Proprio per questo, il Vescovo, quando insegna, al tempo stesso santifica e governa il Popolo di Dio; mentre santifica, anche insegna e governa; quando governa, insegna e santifica. Sant'Agostino definisce la totalità di questo ministero episcopale come amoris officium.44 Questo dona la certezza che mai, nella Chiesa, verrà meno la carità pastorale di Gesù Cristo.

«  ... chiamò a sé quelli che egli volle  » (Mc 3, 13)

10. Molta folla seguiva Gesù, quando egli decise di salire sul monte e di chiamare a sé gli Apostoli. Molti erano i discepoli, ma Egli ne scelse Dodici soltanto per lo specifico compito di Apostoli (cfr Mc 3, 13-19). Nell'Aula Sinodale è spesso risuonato il detto di S. Agostino: «  Per voi sono Vescovo, con voi sono cristiano  ».45

Dono dello Spirito fatto alla Chiesa, il Vescovo è, anzitutto e come ogni altro cristiano, figlio e membro della Chiesa. Da questa Santa Madre egli ha ricevuto il dono della vita divina nel sacramento del Battesimo e il primo ammaestramento nella fede. Con tutti gli altri fedeli egli condivide l'insuperabile dignità di figlio di Dio, da vivere nella comunione e in spirito di grata fraternità. D'altra parte, in forza della pienezza del sacramento dell'Ordine, il Vescovo è anche colui che, di fronte ai fedeli, è maestro, santificatore e pastore, incaricato di agire in nome e in persona di Cristo.

Si tratta, evidentemente, di due relazioni non semplicemente accostate fra loro, bensì in reciproco e intimo rapporto, ordinate come sono l'una all'altra perché entrambe attingono dalla ricchezza di Cristo unico e sommo sacerdote. Il Vescovo diventa «  padre  » proprio perché pienamente «  figlio  » della Chiesa. Ciò ripropone il rapporto tra sacerdozio comune dei fedeli e sacerdozio ministeriale: due modi di partecipazione all'unico sacerdozio di Cristo, nel quale sono presenti due dimensioni, che si uniscono nell'atto supremo del sacrificio della croce.

Questo si riflette sulla relazione che, nella Chiesa, vige tra il sacerdozio comune e il sacerdozio ministeriale. Il fatto che, quantunque differiscano essenzialmente tra di loro, siano ordinati l'uno all'altro,46 crea una reciprocità che struttura armonicamente la vita della Chiesa come luogo di attualizzazione storica della salvezza operata da Cristo. Tale reciprocità si ritrova proprio nella persona stessa del Vescovo, che è e rimane un battezzato, ma costituito nel sommo sacerdozio. Questa realtà più profonda del Vescovo è il fondamento del suo «  essere tra  » gli altri fedeli e del suo essere «  di fronte  » ad essi.

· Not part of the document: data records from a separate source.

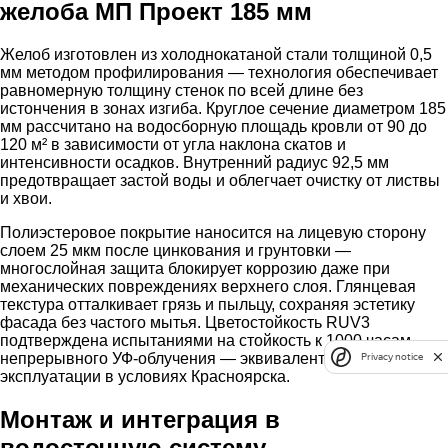
желоба МП Проект 185 мм
Желоб изготовлен из холоднокатаной стали толщиной 0,5
мм методом профилирования — технология обеспечивает
равномерную толщину стенок по всей длине без
истончения в зонах изгиба. Круглое сечение диаметром 185
мм рассчитано на водосборную площадь кровли от 90 до
120 м² в зависимости от угла наклона скатов и
интенсивности осадков. Внутренний радиус 92,5 мм
предотвращает застой воды и облегчает очистку от листвы
и хвои.
Полиэстеровое покрытие наносится на лицевую сторону
слоем 25 мкм после цинкования и грунтовки —
многослойная защита блокирует коррозию даже при
механических повреждениях верхнего слоя. Глянцевая
текстура отталкивает грязь и пыльцу, сохраняя эстетику
фасада без частого мытья. Цветостойкость RUV3
подтверждена испытаниями на стойкость к 1000 часам
непрерывного УФ-облучения — эквивалент 5 лет
Privacy notice
эксплуатации в условиях Красноярска.
Монтаж и интеграция в
водосточную систему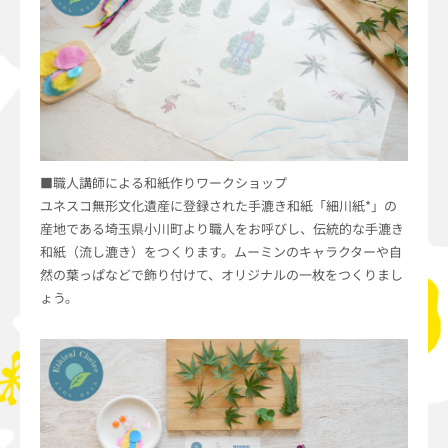
■職人講師による和紙作りワークショップ
ユネスコ無形文化遺産に登録された手漉き和紙「細川紙*」の
産地である埼玉県小川町より職人をお呼びし、伝統的な手漉き
和紙（流し漉き）をつくります。ムーミンのキャラクターや自
然の葉っぱなどで飾り付けて、オリジナルの一枚をつくりまし
ょう。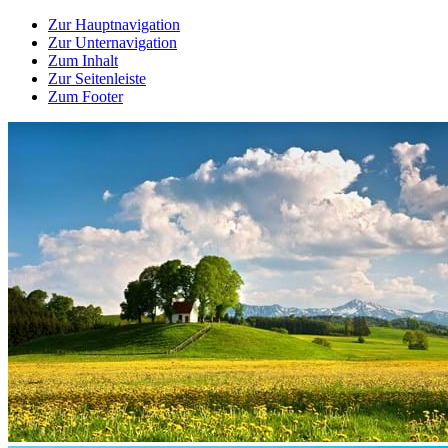
Zur Hauptnavigation
Zur Unternavigation
Zum Inhalt
Zur Seitenleiste
Zum Footer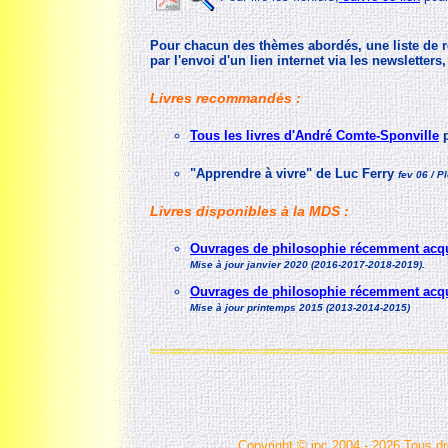
Pour chacun des thèmes abordés, une liste de ré
par l'envoi d'un lien internet via les newsletters,
Livres recommandés :
Tous les livres d'André Comte-Sponville
p
"Apprendre à vivre" de Luc Ferry
fev 06 / P
Livres disponibles à la MDS :
Ouvrages de philosophie récemment acq
M
ise à jour janvier 2020 (2016-2017-2018-2019).
Ouvrages de philosophie récemment acq
M
ise à jour printemps 2015 (2013-2014-2015)
Copyright © jpc 2004 - 2026 Tous dr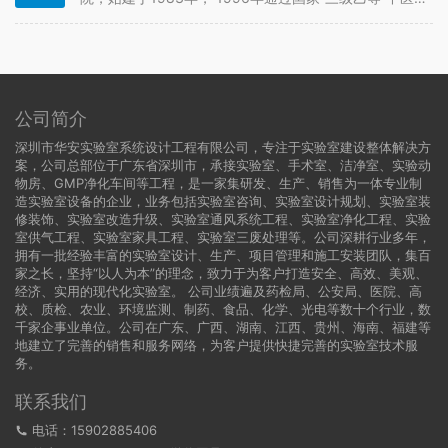
院评审。现已发展为一所集医疗、教学、科研、预防保
健于一体的具有中西医结合特色的综合性教学医院。我
方为其提供专业手术室设计施工服务。 医院无菌手术室
装修设计要求是十分…
公司简介
深圳市华安实验室系统设计工程有限公司，专注于实验室建设整体解决方
案，公司总部位于广东省深圳市，承接实验室、手术室、洁净室、实验动
物房、GMP净化车间等工程，是一家集研发、生产、销售为一体专业制
造实验室设备的企业，业务包括实验室咨询、实验室设计规划、实验室装
修装饰、实验室改造升级、实验室通风系统工程、实验室净化工程、实验
室供气工程、实验室家具工程、实验室三废处理等。公司深耕行业多年，
拥有一批经验丰富的实验室设计、生产、项目管理和施工安装团队，集百
家之长，坚持“以人为本”的理念，致力于为客户打造安全、高效、美观、
经济、实用的现代化实验室。 公司业绩遍及药检局、公安局、医院、高
校、质检、农业、环境监测、制药、食品、化学、光电等数十个行业，数
千家企事业单位。公司在广东、广西、湖南、江西、贵州、海南、福建等
地建立了完善的销售和服务网络，为客户提供快捷完善的实验室技术服
务。
联系我们
电话：15902885406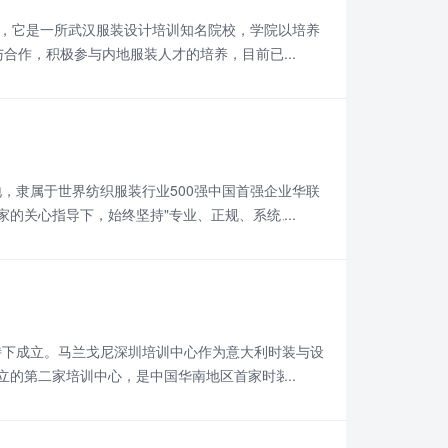
，它是一所武汉服装设计培训知名院校，学院以培养
与合作，积极参与内地服装人才的培养，目前已在深
实用型服装计师、服装营销与管理人才，有的已成为
，隶属于世界纺织服装行业500强中国首强企业华联
家的关心指导下，始终坚持"专业、正规、系统、实
装设计培训教育机构，是广东服装设计学校的首选。
持下成立。马兰戈尼深圳培训中心作为意大利时装与设
立的第二家培训中心，是中国华南地区首家时装与设
设系列培训课程。无论你是没有任何相关学习经历的初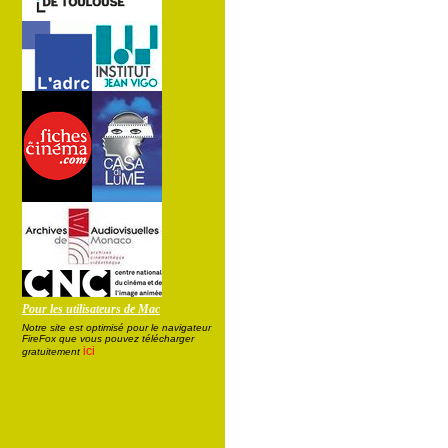
Pour les utilisateurs de Mac
Notre site est optimisé pour le navigateur
FireFox que vous pouvez télécharger
ici
gratuitement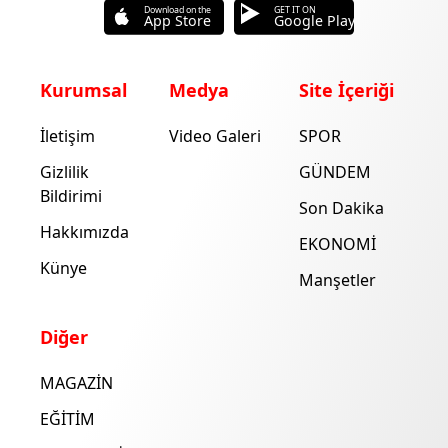
Download on the
GET IT ON
App Store
Google Play
Kurumsal
Medya
Site İçeriği
İletişim
Video Galeri
SPOR
Gizlilik
GÜNDEM
Bildirimi
Son Dakika
Hakkımızda
EKONOMİ
Künye
Manşetler
Diğer
MAGAZİN
EĞİTİM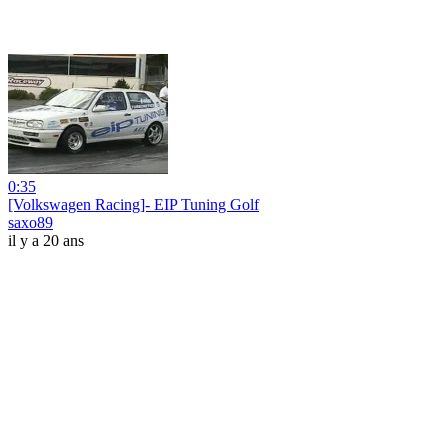
0:35
[Volkswagen Racing]- EIP Tuning Golf
saxo89
il y a 20 ans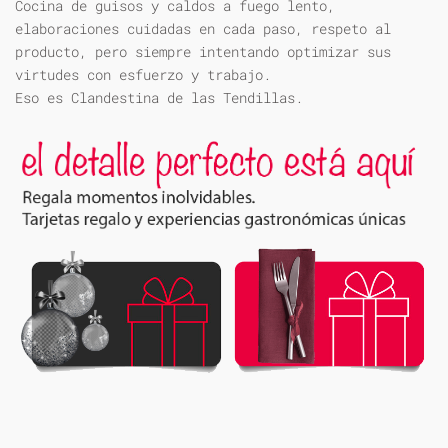
Cocina de guisos y caldos a fuego lento,
elaboraciones cuidadas en cada paso, respeto al
producto, pero siempre intentando optimizar sus
virtudes con esfuerzo y trabajo.
Eso es Clandestina de las Tendillas.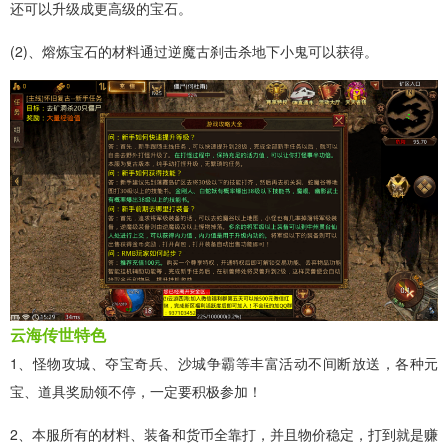
还可以升级成更高级的宝石。
(2)、熔炼宝石的材料通过逆魔古刹击杀地下小鬼可以获得。
云海传世特色
1、怪物攻城、夺宝奇兵、沙城争霸等丰富活动不间断放送，各种元
宝、道具奖励领不停，一定要积极参加！
2、本服所有的材料、装备和货币全靠打，并且物价稳定，打到就是赚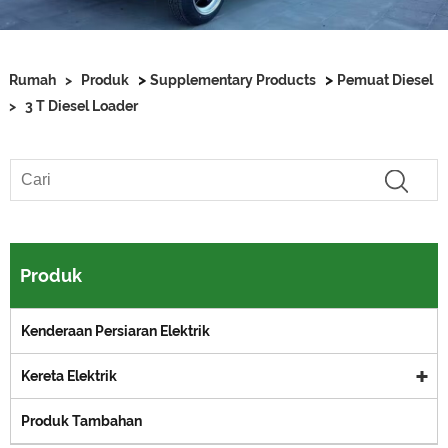
>
>
Rumah
>
Produk
Supplementary Products
Pemuat Diesel
>
3 T Diesel Loader
Produk
Kenderaan Persiaran Elektrik
Kereta Elektrik
Produk Tambahan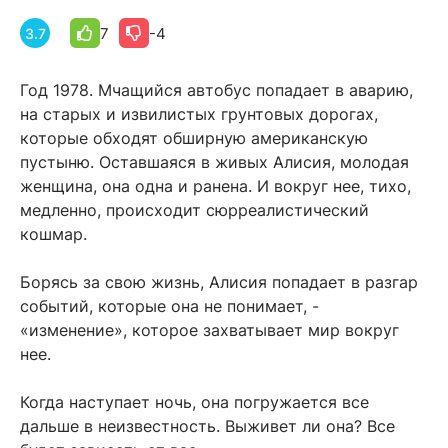
7
-4
3.7
Год 1978. Мчащийся автобус попадает в аварию,
на старых и извилистых грунтовых дорогах,
которые обходят обширную американскую
пустыню.
Оставшаяся в живых Алисия, молодая
женщина, она одна и ранена. И вокруг нее, тихо,
медленно, происходит сюрреалистический
кошмар.
Борясь за свою жизнь, Алисия попадает в разгар
событий, которые она не понимает, -
«изменение», которое захватывает мир вокруг
нее.
Когда наступает ночь, она погружается все
дальше в неизвестность. Выживет ли она? Все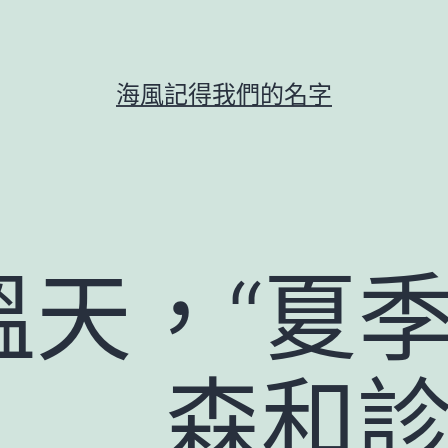
海風記得我們的名字
天，“夏季
 森和診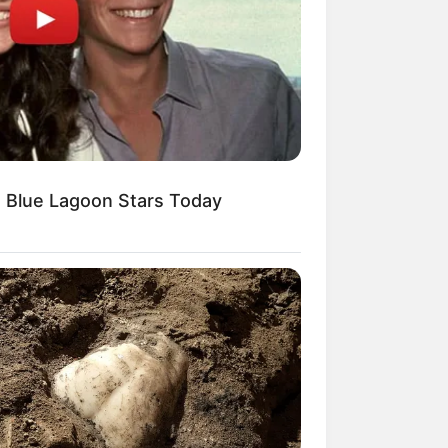
 Blue Lagoon Stars Today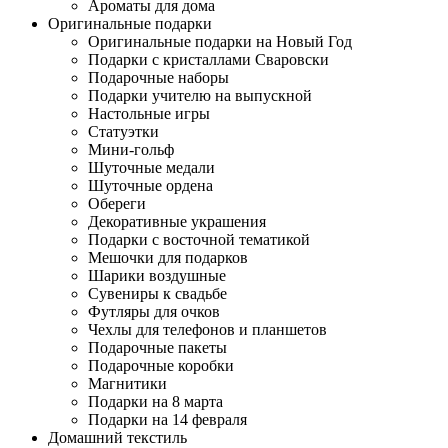
Ароматы для дома
Оригинальные подарки
Оригинальные подарки на Новый Год
Подарки с кристаллами Сваровски
Подарочные наборы
Подарки учителю на выпускной
Настольные игры
Статуэтки
Мини-гольф
Шуточные медали
Шуточные ордена
Обереги
Декоративные украшения
Подарки с восточной тематикой
Мешочки для подарков
Шарики воздушные
Сувениры к свадьбе
Футляры для очков
Чехлы для телефонов и планшетов
Подарочные пакеты
Подарочные коробки
Магнитики
Подарки на 8 марта
Подарки на 14 февраля
Домашний текстиль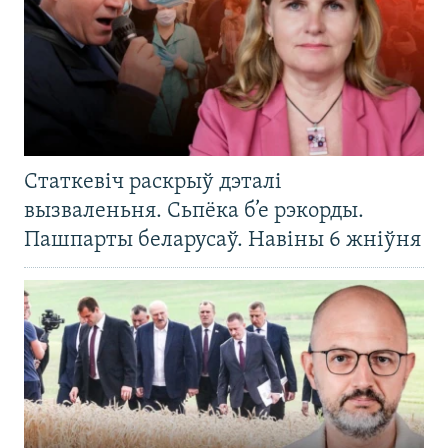
Статкевіч раскрыў дэталі
вызваленьня. Сьпёка б’е рэкорды.
Пашпарты беларусаў. Навіны 6 жніўня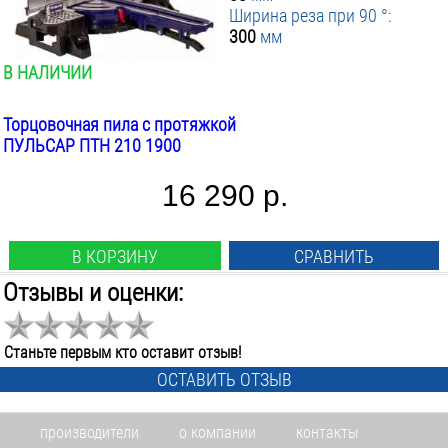
Ширина реза при 90 °:
300
мм
В НАЛИЧИИ
Торцовочная пила с протяжкой
ПУЛЬСАР ПТН 210 1900
16 290 р.
В КОРЗИНУ
СРАВНИТЬ
Отзывы и оценки:
Станьте первым кто оставит отзыв!
ОСТАВИТЬ ОТЗЫВ
производители
о компании
контакты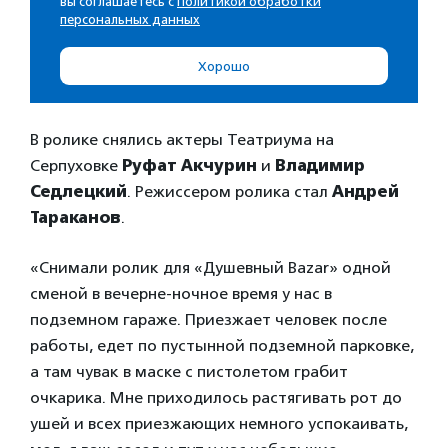
В ролике снялись актеры Театриума на
Серпуховке
Руфат Акчурин
и
Владимир
Седлецкий
. Режиссером ролика стал
Андрей
Тараканов
.
«Снимали ролик для «Душевный Bazar» одной
сменой в вечерне-ночное время у нас в
подземном гараже. Приезжает человек после
работы, едет по пустынной подземной парковке,
а там чувак в маске с пистолетом грабит
очкарика. Мне приходилось растягивать рот до
ушей и всех приезжающих немного успокаивать,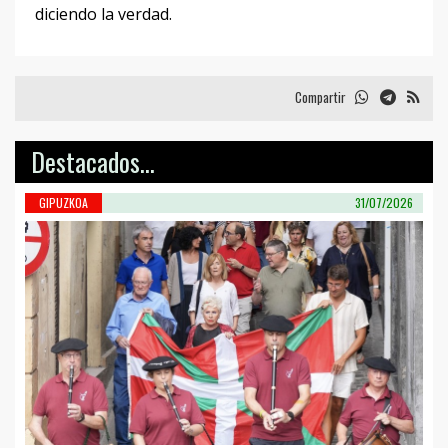
diciendo la verdad.
Compartir
Destacados...
GIPUZKOA
31/07/2026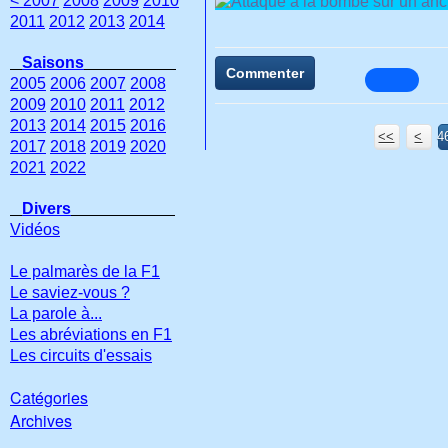
< 2007
2008
2009
2010
2011
2012
2013
2014
Saisons
Commenter
2005
2006
2007
2008
2009
2010
2011
2012
2013
2014
2015
2016
<<
<
4
2017
2018
2019
2020
2021
2022
Divers
Vidéos
Le palmarès de la F1
Le saviez-vous ?
La parole à...
Les abréviations en F1
Les circuits d'essais
Catégories
Archives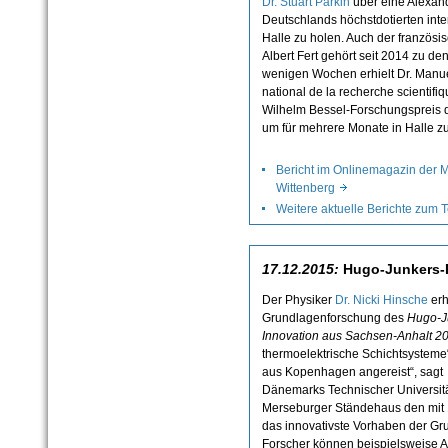
Dr. Stuart Parkin
über eine Alexan
Deutschlands höchstdotierten int
Halle zu holen. Auch der französis
Albert Fert gehört seit 2014 zu den
wenigen Wochen erhielt Dr. Manu
national de la recherche scientif
Wilhelm Bessel-Forschungspreis d
um für mehrere Monate in Halle zu
Bericht im Onlinemagazin der Ma
Wittenberg
Weitere aktuelle Berichte zu
17.12.2015:
Hugo-Junkers-Pr
Der Physiker
Dr. Nicki Hinsche
erh
Grundlagenforschung des
Hugo-
J
Innovation aus Sachsen-
Anhalt 2
thermoelektrische Schichtsysteme“.
aus Kopenhagen angereist“, sagt D
Dänemarks Technischer Universität 
Merseburger Ständehaus den mit 10
das innovativste Vorhaben der Gr
Forscher können beispielsweise 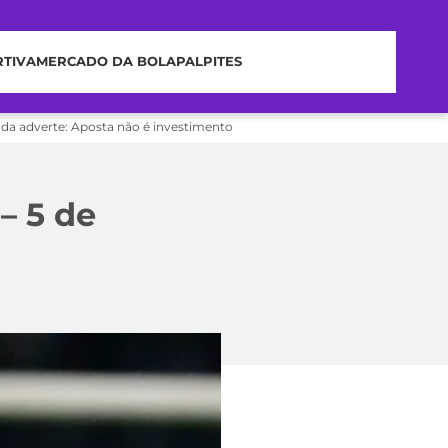
RTIVA
MERCADO DA BOLA
PALPITES
nda adverte: Aposta não é investimento
– 5 de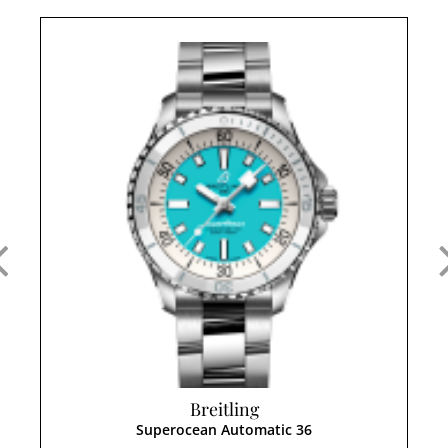
Breitling
Superocean Automatic 36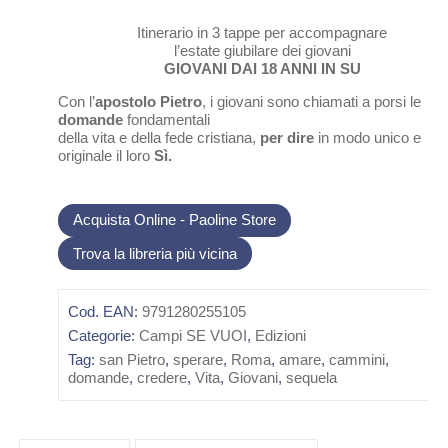
Itinerario in 3 tappe per accompagnare
l’estate giubilare dei giovani
GIOVANI DAI 18 ANNI IN SU
Con l’
apostolo Pietro
, i giovani sono chiamati a porsi le
domande
fondamentali
della vita e della fede cristiana,
per dire
in modo unico e
originale il loro
Sì.
Acquista Online - Paoline Store
Trova la libreria più vicina
Cod. EAN:
9791280255105
Categorie:
Campi SE VUOI
,
Edizioni
Tag:
san Pietro
,
sperare
,
Roma
,
amare
,
cammini
,
domande
,
credere
,
Vita
,
Giovani
,
sequela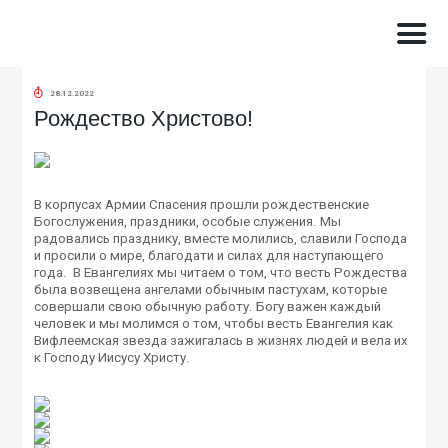
28.12.2022
Рождество Христово!
В корпусах Армии Спасения прошли рождественские
Богослужения, праздники, особые служения. Мы
радовались празднику, вместе молились, славили Господа
и просили о мире, благодати и силах для наступающего
года. В Евангелиях мы читаем о том, что весть Рождества
была возвещена ангелами обычным пастухам, которые
совершали свою обычную работу. Богу важен каждый
человек и мы молимся о том, чтобы весть Евангелия как
Вифлеемская звезда зажигалась в жизнях людей и вела их
к Господу Иисусу Христу.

Lo ricorda il Concilio Vaticano II in un bellissimo testo: «  Se quindi nella Chiesa non tutti camminano per la stessa via, tutti però sono chiamati alla santità e hanno ricevuto una fede per la giustizia di Dio (cfr 2 Pt 1, 1). Quantunque alcuni per volontà di Cristo siano costituiti dottori, dispensatori dei misteri e pastori per gli altri, tuttavia vige fra tutti una vera uguaglianza riguardo alla dignità e all'azione comune a tutti i fedeli per l'edificazione del Corpo di Cristo. La distinzione infatti posta dal Signore tra i sacri ministri e il resto del Popolo di Dio, include l'unione, essendo i pastori e gli altri fedeli legati tra di loro da un comune necessario rapporto: i Pastori della Chiesa sull'esempio del Signore siano al servizio gli uni degli altri e degli altri fedeli e questi a loro volta prestino volenterosi la loro collaborazione ai pastori e ai dottori  ».47

Il ministero pastorale ricevuto nella consacrazione, che pone il Vescovo «  di fronte  » agli altri fedeli, si esprime in un «  essere per  » gli altri fedeli che non lo sradica dal suo «  essere con  » loro. Ciò vale sia per la sua santificazione personale, da ricercare ed attuare nell'esercizio del suo ministero, sia per lo stile di attuazione del ministero stesso in tutte le funzioni in cui si esplica.

La reciprocità, che esiste tra sacerdozio comune dei fedeli e sacerdozio ministeriale, e che si ritrova nello stesso ministero episcopale, si manifesta in una sorta di «  circolarità  » tra le due forme di sacerdozio: circolarità tra la testimonianza di fede di tutti i fedeli e la testimonianza di fede autentica del Vescovo nei suoi atti magisteriali; circolarità tra la vita santa dei fedeli e i mezzi di santificazione che il Vescovo offre ad essi; circolarità, infine, tra la responsabilità personale del Vescovo riguardo al bene della Chiesa a lui affidata e la corresponsabilità di tutti i fedeli rispetto al bene della stessa.